Below is a list of the best companies listed on the Italian Stock Exchange in terms of dividend yield or, from a very family perspective, the yield generated by dividends divided by the stock price so far. It is a dividend that is either distributed in 2022 or approved in any case in 2022.
Dividends are known to be “fixed”, or rather, management tries not to reduce them so as not to transmit negative signals to the market, while it can slowly increase over time. Based on this statistical evidence, our dividend hunter knows that if Intesa San Paolo does not distribute the same dividend in 2023, it will be the end of the world in the markets. And he trusts this.
Here is the list of last Friday’s prices:
We have also published beta which is a risk indicator that tells us whether a stock is moving more than the market index (greater than 1) or less than the market index (less than 1). And if we scroll through the list that combines return and risk at a glance, we can come to unexpected conclusions, without compromising the premise that profits are really necessary (but we saw that the odds were in our favor).
For example, we can ask ourselves if it is really worth investing in Intesa San Paolo taking a 9.1 return with a beta 1.5 risk rather than going home with Banca Mediolanum for 9.26 taking a beta 1.26 risk.
The question seems completely silly and impossible to answer. But if in fact, by downloading the data from any basic analysis platform, we make the relationship between the dividend yield and the beta, we get a completely different view of the market that greatly helps us in our decision:
At this point in the ranking column, you can see that if we order it from highest to lowest (i.e. the return is a multiple of risk), we find that the cheapest Italian stake is Unipol SAI because the return in absolute terms is probably lower than that of Intesa. But for the beta risk we pay to buy it, it’s really cheap.
RCS and Enel stocks follow in descending order while our Intesa San Paolo sank among the latest comfort ratios.
This is why knowing where to put your hands inside an excel sheet like this allows you to choose the best without being deceived by what your financial analysts say.

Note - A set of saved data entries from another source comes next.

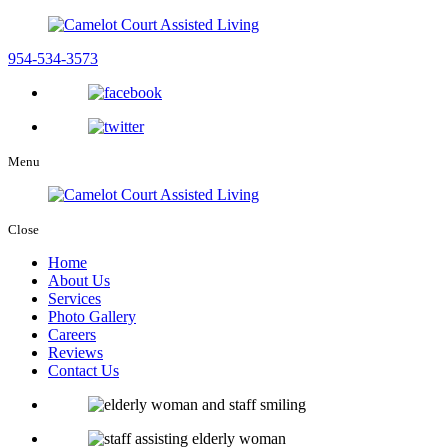
954-534-3573
Menu
Close
Home
About Us
Services
Photo Gallery
Careers
Reviews
Contact Us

Making the decision on your own is the best solution because only in this case do you know how to consciously weigh the risks and returns. A few minutes a week is enough, a professional platform is enough for a few hundred euros and the game is over.
In my free webinar next Wednesday, July 27th at 5.30pm, I will try to explain this concept better by showing examples of selection in stocks, mutual funds, and bonds.

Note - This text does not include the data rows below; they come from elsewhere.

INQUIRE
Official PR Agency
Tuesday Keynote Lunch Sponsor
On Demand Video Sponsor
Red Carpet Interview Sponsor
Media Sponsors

To register for free and without obligation to the webinar, click here >>
Regarding the last table with the order of the ratio between dividend yield and risk, we note one thing: the Endesa ratio is 18 while the San Paulo ratio is 6, so the ratio ratio (no pun) is three times in favor of Endesa. In other words, buying an Endesa is worth three times as much as buying an Endesa.
This result, which may sound absurd but the numbers speak for themselves, would not have been achieved if we had not built a return/risk table in 2 seconds.
We’re not saying that readers should throw themselves headlong into buying Endesa and selling San Paolo Invest. We say rankings of financial stocks helps with asking the right questions. If we don’t ask ourselves the right questions, we won’t be able to give ourselves the right answers. This is the message that needs to be communicated to the reader and this is what we will talk about in our free webinar.
“Infuriatingly humble alcohol fanatic. Unapologetic beer practitioner. Analyst.”